What is Video Interpolation?

Video annotation interpolation techniques are precisely designed to utilize the similarity of visual features between frames to efficiently construct annotations based on just a couple manual annotations. Overall, our tools were designed to provide annotation suggestions in other frames based on a user’s manual annotation. Additionally, as we understand that users and use-cases all require various levels of annotation accuracy, the tools are designed to help users improve the quality of the predictive annotations with additional annotations.

Broadly speaking, video interpolation techniques can be split into computer vision model-based and model-free approaches. Model-free approaches use the manual annotation polygon coordinates to construct a mathematical interpolation for polygons in the frames in between the start and end frames. Model-based approaches utilize the power of machine learning based computer vision models to extract features within the manual annotations and search for similar features in the other frames to automatedly produce annotations. Model-free approaches are generally quite computationally cheap, while model-based approaches will have some level of computational overhead but are much more capable of analyzing the visual features for better predictions.

Model-free interpolation can be considered as a practical context for polygon morphing, a topic that is very common in graphics. As the goal of interpolation in our case is to produce polygons that most easily represent the changing of object shapes from a view over time, our goal with our interpolation tool was to reduce visual anomalies and frequent, large changes in polygon shape throughout the interpolation.

What is Video Tracking?

With all the caveats described above with difficulties in matching non-linear, atypical movements, an AI-assisted tool is a much stronger alternative as it leverages visual features rather than being reliant on polygon coordinate values.

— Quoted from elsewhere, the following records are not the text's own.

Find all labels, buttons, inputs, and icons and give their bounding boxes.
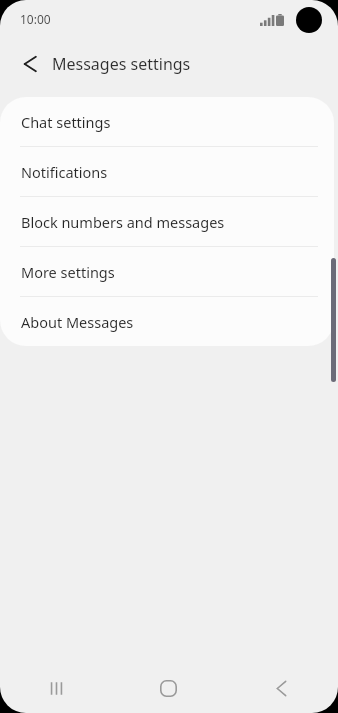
button[interactable]: More settings	[0, 247, 334, 296]
staticText: Chat settings	[21, 112, 111, 132]
button[interactable]: Notifications	[0, 147, 334, 196]
button[interactable]: Back	[12, 46, 48, 82]
button[interactable]: About Messages	[0, 297, 334, 346]
staticText: Messages settings	[52, 53, 191, 75]
button[interactable]: Recents	[0, 663, 112, 713]
staticText: Block numbers and messages	[21, 212, 225, 232]
button[interactable]: Home	[112, 663, 225, 713]
staticText: About Messages	[21, 312, 134, 332]
button[interactable]: Block numbers and messages	[0, 197, 334, 246]
button[interactable]: Chat settings	[0, 97, 334, 146]
staticText: Notifications	[21, 162, 108, 182]
button[interactable]: Back	[225, 663, 338, 713]
staticText: 10:00	[20, 11, 51, 27]
staticText: More settings	[21, 262, 115, 282]
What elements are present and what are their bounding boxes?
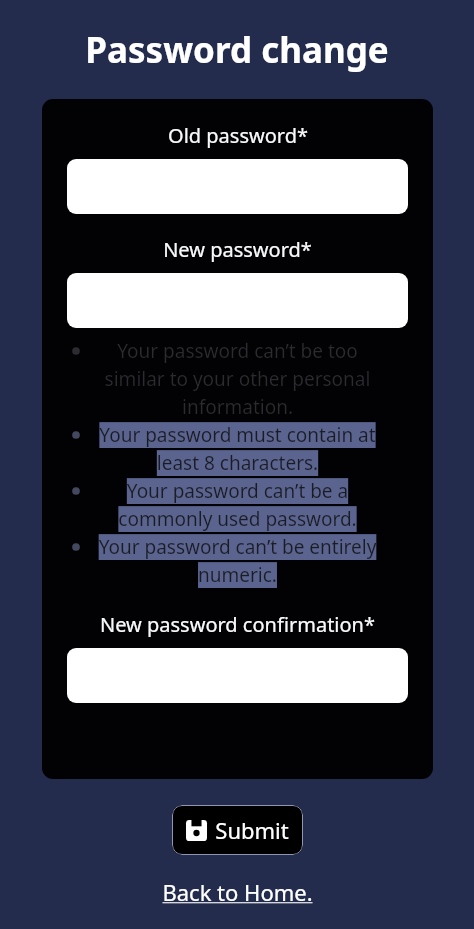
button[interactable] (67, 273, 408, 328)
staticText: Back to Home. (162, 877, 313, 907)
staticText: Your password can’t be a (67, 478, 408, 504)
staticText: Old password* (168, 122, 308, 149)
staticText: New password confirmation* (100, 611, 375, 638)
staticText: numeric. (67, 562, 408, 588)
staticText: Password change (85, 26, 389, 74)
staticText: Your password must contain at (67, 422, 408, 448)
staticText: least 8 characters. (67, 450, 408, 476)
staticText: similar to your other personal (67, 366, 408, 392)
button[interactable] (67, 159, 408, 214)
staticText: Submit (215, 815, 289, 845)
staticText: New password* (163, 236, 312, 263)
staticText: commonly used password. (67, 506, 408, 532)
button[interactable] (67, 648, 408, 703)
staticText: Your password can’t be entirely (67, 534, 408, 560)
button[interactable]: Submit (172, 805, 303, 855)
staticText: Your password can’t be too (67, 338, 408, 364)
button[interactable]: Back to Home. (156, 875, 319, 909)
staticText: information. (67, 394, 408, 420)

Our AI assisted tool is a video tracker that utilizes an initial annotation on one frame and uses a computer vision model to match the features of the annotation in other frames, and reconstruct annotation masks around them. Visual features can evolve throughout the video, so users are able to re-annotate annotations in other frames. These additional ground-truth labels provide more features that are used in conjunction with each other to improve annotations in the other frames. Notably, the tool is semantic in nature, so multiple polygons can be associated to the same class. When users are annotating hundreds of frames, it can be difficult to tell which frames to be corrected to assist with the predicted annotation quality. As such, the tool also provides suggested keyframes for correction which the model evaluates as the most lossy. Therefore, the annotation process for hundreds of frames is reduced to annotating a few frames to make corrections where needed or suggested.

Video Tracking Capabilities

One benefit of video tracking is its ability to track any number of objects from any number of classes all at once. We do not limit how many annotations you make in your first frame that is inputted for tracking. Therefore, it can help with multi-class, multi-instance tracking, while maintaining highly accurate mask annotation predictions.

Additionally, no AI assistance tool is perfect, so we provide the capability to continuously edit the tracker's predicted masks by inputting annotations from keyframes. This is not bounded in any way, so users can feel free to keep improving the quality in their annotation session until they are satisfied.

Common Questions

Can I input more than one frame before I start tracking?

No, currently, video tracking only supports the input of masks from one frame, as the tracker adjusts the quality of the mask outputs one at a time.

Can I add an additional object on a subsequent round of tracking?

No, you should make sure that the first frame that you input with masks should contain all objects that you are interested in tracking. The tracker will not be able to adjust to additional objects after the first round of inputs.